Australian Institute of Tropical Health and Medicine launched
The Australian Institute of Tropical Health and Medicine (AITHM), at James Cook University (JCU) has been officially launched by the Federal Education Minister, Senator the Hon Simon Birmingham at a ceremony at Parliament House in Canberra.
The ceremony marks a special milestone for the emergence of AITHM, with James Cook University Vice Chancellor, Professor Sandra Harding stating that the official launch of AITHM demonstrates Australia’s position as a global leader in tropical health and medicine.
“Northern Australia’s proximity to the fast growing Southeast Asian and Pacific nations, both as part of the growing tropics presents extraordinary opportunities for Australian tropical medicine.”
“AITHM and JCU have developed a highly technical and advanced medical research capability and are well poised to respond to the scale of opportunity emerging from our near neighbours in the Asia Pacific,” Professor Harding said.
The official launch featured presentations demonstrating AITHM’s capacity building activities and showcasing a suite of research that is being translated into reality.

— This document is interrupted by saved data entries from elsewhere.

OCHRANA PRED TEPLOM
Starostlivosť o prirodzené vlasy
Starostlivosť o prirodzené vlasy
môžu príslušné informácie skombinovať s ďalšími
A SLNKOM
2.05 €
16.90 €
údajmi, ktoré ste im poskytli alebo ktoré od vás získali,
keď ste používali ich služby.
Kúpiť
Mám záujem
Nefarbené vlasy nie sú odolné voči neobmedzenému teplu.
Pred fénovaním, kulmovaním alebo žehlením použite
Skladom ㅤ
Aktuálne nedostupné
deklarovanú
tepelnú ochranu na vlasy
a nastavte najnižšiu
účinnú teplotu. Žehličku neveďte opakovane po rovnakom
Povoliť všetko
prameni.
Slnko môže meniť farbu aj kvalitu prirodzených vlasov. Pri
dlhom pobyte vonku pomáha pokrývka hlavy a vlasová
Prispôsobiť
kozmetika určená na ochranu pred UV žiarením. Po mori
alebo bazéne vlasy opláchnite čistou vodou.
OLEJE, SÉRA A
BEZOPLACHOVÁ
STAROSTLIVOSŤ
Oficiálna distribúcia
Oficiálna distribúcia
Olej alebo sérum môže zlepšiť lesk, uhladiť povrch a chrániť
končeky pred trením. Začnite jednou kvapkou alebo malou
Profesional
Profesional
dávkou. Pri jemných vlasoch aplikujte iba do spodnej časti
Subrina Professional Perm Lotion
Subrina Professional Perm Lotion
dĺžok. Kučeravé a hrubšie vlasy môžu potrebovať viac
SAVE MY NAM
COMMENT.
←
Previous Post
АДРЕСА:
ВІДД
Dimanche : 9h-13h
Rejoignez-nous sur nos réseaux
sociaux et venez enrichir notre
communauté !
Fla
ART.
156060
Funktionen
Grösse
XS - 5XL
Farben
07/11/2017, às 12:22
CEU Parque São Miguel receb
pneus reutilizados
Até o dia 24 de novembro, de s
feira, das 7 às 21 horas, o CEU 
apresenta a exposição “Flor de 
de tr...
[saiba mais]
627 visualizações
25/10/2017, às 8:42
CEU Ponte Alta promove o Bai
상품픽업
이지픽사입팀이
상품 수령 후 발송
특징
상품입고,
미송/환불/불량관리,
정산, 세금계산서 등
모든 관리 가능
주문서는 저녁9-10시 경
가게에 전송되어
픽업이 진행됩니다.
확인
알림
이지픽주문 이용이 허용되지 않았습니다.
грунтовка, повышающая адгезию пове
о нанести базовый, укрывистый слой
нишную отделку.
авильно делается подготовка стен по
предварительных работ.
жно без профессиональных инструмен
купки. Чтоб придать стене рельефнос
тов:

AITHM’s Director, Professor Louis Schofield said that, “AITHM is developing strong connections with organisations such as the Gates Foundation for research into malaria, and Johnson and Johnson in the development of therapeutics”.
Deputy Vice Chancellor, Professor Ian Wronski AO, stated that AITHM’s research focus is on translation and commercialisation of research into new tropical therapeutics and diagnostics.
“AITHM provides a key knowledge based industry for engagement with Asia and the Pacific in research, research training, transfer of knowledge and the commercialisation of research findings.”
“Australia has a bright future in tropical health and medicine and AITHM will play an important role in managing or eradicating many of the diseases specific to this region,” Professor Wronski said.
AITHM was made possible with $42M in establishment funding from the Commonwealth Government, Australian Research Council Special Research Initiative, combined with an additional $42.12M funding from the Queensland Government.